If you've ever longed for an open source alternative to Quicktime, now you can hep make it happen. From the MOX Indiegogo page:
There are already movie formats aimed at professional users, but they each fall short in one way or another. Some are not cross-platform, making them difficult to hand off to colleagues. Others do not support key features like higher bit depths and lossless compression. Few have well-designed APIs so that applications can take full advantage of them. Most require developers to pay licensing fees.
The source of these failings is that the formats are not open. Controlled by video software companies, their inner workings are shrouded in mystery. If users need the format to add a new feature or support a different operating system, it is entirely at the company's discretion to do so.
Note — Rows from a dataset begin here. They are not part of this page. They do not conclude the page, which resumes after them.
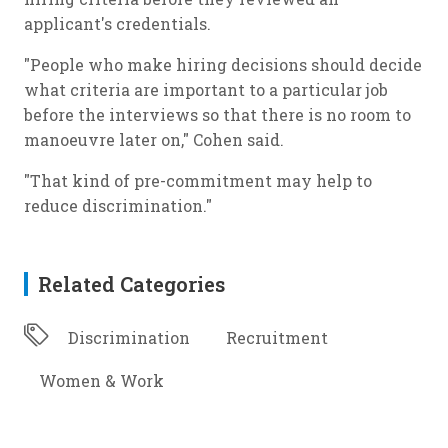
applicant's credentials.
"People who make hiring decisions should decide
what criteria are important to a particular job
before the interviews so that there is no room to
manoeuvre later on," Cohen said.
"That kind of pre-commitment may help to
reduce discrimination."
Related Categories
Discrimination
Recruitment
Women & Work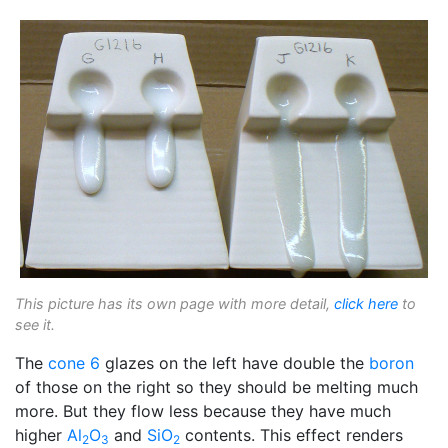
This picture has its own page with more detail,
click here
to
see it.
The
cone 6
glazes on the left have double the
boron
of those on the right so they should be melting much
more. But they flow less because they have much
higher
Al
O
and
SiO
contents. This effect renders
2
3
2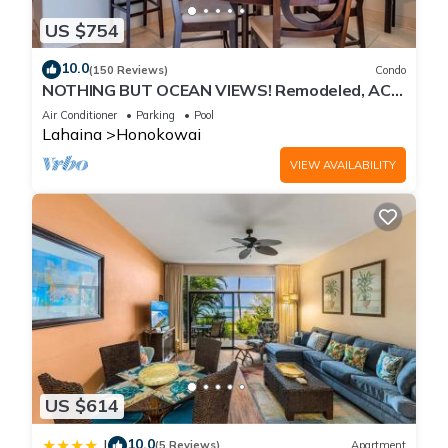
US $754
10.0
(150 Reviews)
Condo
NOTHING BUT OCEAN VIEWS! Remodeled, AC,
direct ocean front, large 2bd/2bth
Air Conditioner
Parking
Pool
Lahaina
Honokowai
VIEW AVAILABILITY
US $614
10.0
|
(5 Reviews)
Apartment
Compare this to an open format like JPEG, which can be read by any program on any device. Or see how OpenEXR has evolved to add features for today's visual effects artists. There's no reason we can't have the same freedom with a movie format.
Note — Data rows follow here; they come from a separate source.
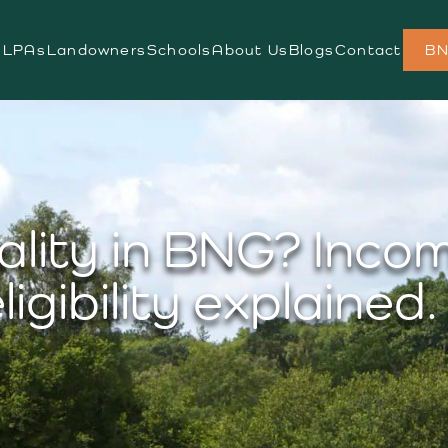
s
LPAs
Landowners
Schools
About Us
Blogs
Contact
BN
ality in BNG? Inco
ligibility explained.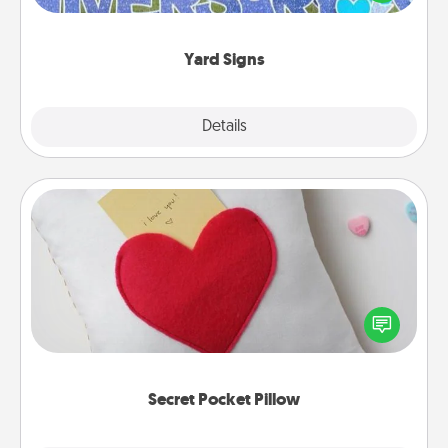
message right in the front yard!
Yard Signs
Explore
Details
Close
Secret Pocket Pillow
Make a secret pocket pillow for some Words of
Affirmation fun! Use the pocket pillow to leave each
other encouraging or affectionate notes, poetry,
uplifting quotes, or notices of appreciation.
Secret Pocket Pillow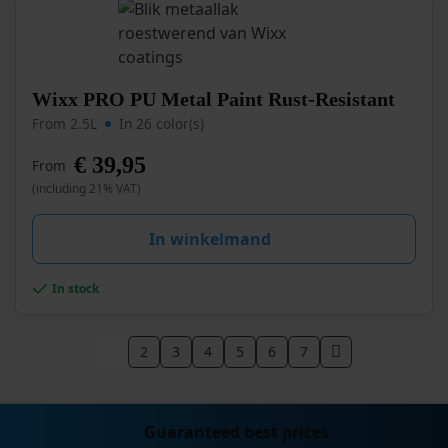
the
product
page
This
Wixx PRO PU Metal Paint Rust-Resistant
product
From 2.5L
In 26 color(s)
has
multiple
€
39,95
From
variants.
(including 21% VAT)
The
options
may
In winkelmand
be
chosen
In stock
on
the
product
1
2
3
4
5
6
7
page
Guaranteed best prices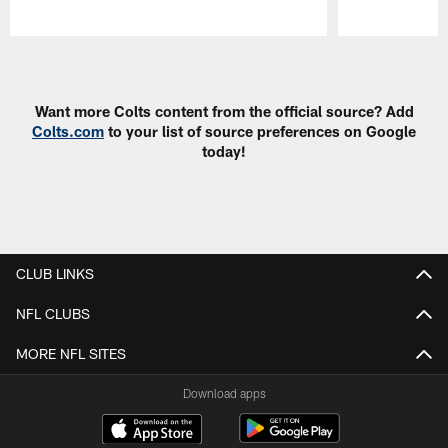
Pause
Play
Want more Colts content from the official source? Add
Colts.com
to your list of source preferences on Google
today!
CLUB LINKS
NFL CLUBS
MORE NFL SITES
Download apps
Imagine of ProRes wasn't controlled by Apple. Imagine a movie file that played back with the correct gamma on every computer. Imagine multi-channel, high-bit-depth movie files for VFX collaboration. Imagine a camera that shoots both a lightly-compressed, ungraded log digital negative and a compressed edit proxy with the on-set LUT baked in—both in the same file.
The film industry needs this.
MOX is the brainchild of Brendan Bolles, who co-created eLin with me at The Orphanage, and wrote the OpenEXR code that now ships with Adobe After Effects.
I love that the campaign is simple and clean, with no superfluous perks like t-shirts to distract Brendan from his coding tasks.